BEGIN

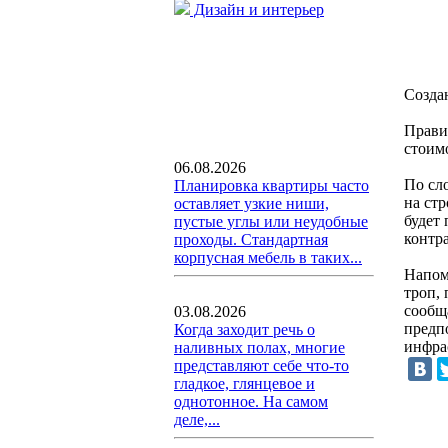
Дизайн и интерьер
Созда
Прави
стоим
06.08.2026
По сл
Планировка квартиры часто
на ст
оставляет узкие ниши,
будет
пустые углы или неудобные
контр
проходы. Стандартная
корпусная мебель в таких...
Напом
троп,
сообща
03.08.2026
предп
Когда заходит речь о
инфра
наливных полах, многие
представляют себе что-то
гладкое, глянцевое и
однотонное. На самом
деле,...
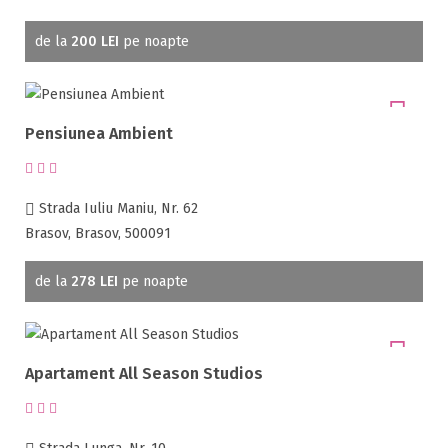
de la
200 LEI
pe noapte
Pensiunea Ambient
Strada Iuliu Maniu, Nr. 62
Brasov, Brasov, 500091
de la
278 LEI
pe noapte
Apartament All Season Studios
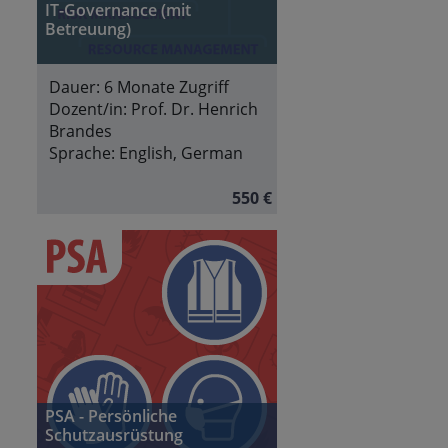
IT-Governance (mit
Betreuung)
Dauer:
6 Monate Zugriff
Dozent/in:
Prof. Dr. Henrich
Brandes
Sprache:
English, German
550 €
PSA - Persönliche
Schutzausrüstung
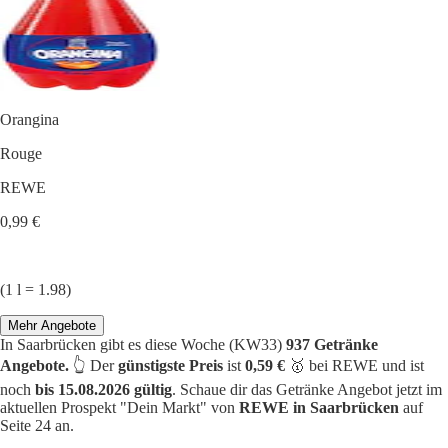
Orangina
Rouge
REWE
0,99 €
(1 l = 1.98)
Mehr Angebote
In Saarbrücken gibt es diese Woche (KW33)
937 Getränke
Angebote.
👆 Der
günstigste Preis
ist
0,59 €
🥇 bei REWE und ist
noch
bis 15.08.2026 gültig
. Schaue dir das Getränke Angebot jetzt im
aktuellen Prospekt "Dein Markt" von
REWE in Saarbrücken
auf
Seite 24 an.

END

Exercise details:
All of the entries above must be reproduced exactly, and no image may be included.

Solution to the exercise:
Дизайн и интерьер
Созда
Прави
стоим
06.08.2026
По сл
Планировка квартиры часто
на ст
оставляет узкие ниши,
будет
пустые углы или неудобные
контр
проходы. Стандартная
корпусная мебель в таких...
Напом
троп,
сообща
03.08.2026
предп
Когда заходит речь о
инфра
наливных полах, многие
представляют себе что-то
гладкое, глянцевое и
однотонное. На самом
деле,...
de la
200 LEI
pe noapte
Pensiunea Ambient
Strada Iuliu Maniu, Nr. 62
Brasov, Brasov, 500091
de la
278 LEI
pe noapte
Apartament All Season Studios
IT-Governance (mit
Betreuung)
Dauer:
6 Monate Zugriff
Dozent/in:
Prof. Dr. Henrich
Brandes
Sprache:
English, German
550 €
PSA - Persönliche
Schutzausrüstung
Orangina
Rouge
REWE
0,99 €
(1 l = 1.98)
Mehr Angebote
In Saarbrücken gibt es diese Woche (KW33)
937 Getränke
Angebote.
👆 Der
günstigste Preis
ist
0,59 €
🥇 bei REWE und ist
noch
bis 15.08.2026 gültig
. Schaue dir das Getränke Angebot jetzt im
aktuellen Prospekt "Dein Markt" von
REWE in Saarbrücken
auf
Seite 24 an.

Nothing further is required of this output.